There have been many news reports about how the administration of President Donald Trump has a markedly different view than that of the Obama administration on human action as the cause of, or accelerator of, climate change. Opponents of President Trump breathlessly decry any decision they see as a change of course on the matter.
Secretary Tillerson said the Trump administration doesn’t have a set position. He noted that the Arctic “has been facing unprecedented change and challenges.”
“In the United States, we are currently reviewing several important policies, including how the Trump administration will approach the issue of climate change,” the secretary told his counterparts. “We are appreciative that each of you has an important point of view, and you should know that we are taking the time to understand your concerns. We’re not going to rush to make a decision. We’re going to work to make the right decision for the United States.”
That is some calm talk amid the hysterical chatter that has surrounded the issue since way back when now-
President Trump was just a rising Republican in the crowded field of GOP candidates.
As we have noted in this space previously, that climate change is underway — that the planet is warming and that the polar regions are being adversely affected — isn’t a subject to be debated. It is happening.
What can be debated — and is being debated — is the extent of human action as the cause and what, if anything, can be done to arrest the warming of our planet.
Climate change was one of the major subjects of discussion among Secretary Tillerson and the representatives of Russia, Canada, Finland, Sweden, Iceland, Norway and Denmark.
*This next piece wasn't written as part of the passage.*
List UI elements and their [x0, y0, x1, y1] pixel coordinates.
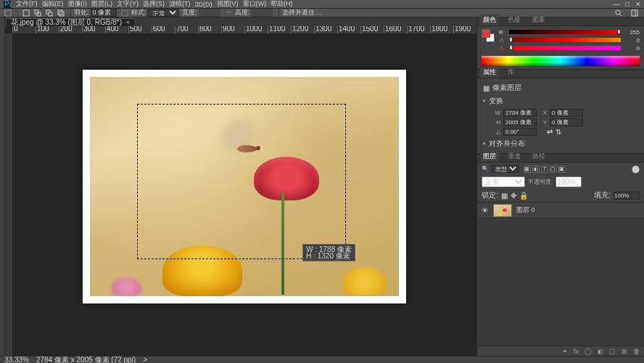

Among the climate change statements agreed to by the United States in the nonbinding “Fairbanks Declaration” signed by all eight of the Arctic Council’s member nations:
— Note again that the Arctic is warming at more than twice the rate of the global average, note with concern that the pace and scale of Arctic warming will depend on emissions of greenhouse gases and short-lived climate pollutants,
—Reiterate the importance of global action to reduce greenhouse gases and short-lived climate pollutants to mitigate climate change, and call for the Arctic Council to undertake additional analyses to contribute to the assessment reports of the Intergovernmental Panel on Climate Change and continued collaboration with all levels of governments,
—Underscore the important role of industry in fostering innovative technologies to further reduce greenhouse gases and short-lived climate pollutants,
—Recognize that climate change is the most serious threat to Arctic biodiversity.
—Reiterate the importance of climate science to our understanding of the changing Arctic region and our activities in the Arctic environment,
As Alaska Sen. Lisa Murkowski noted in a news account about the Fairbanks Declaration, the inclusion of the climate change references are the best indicators about the Trump administration’s views on climate change.
And that is a strong development, one that can be held up as something to be accountable for, to come out of the high-level Arctic Council meeting in Fairbanks.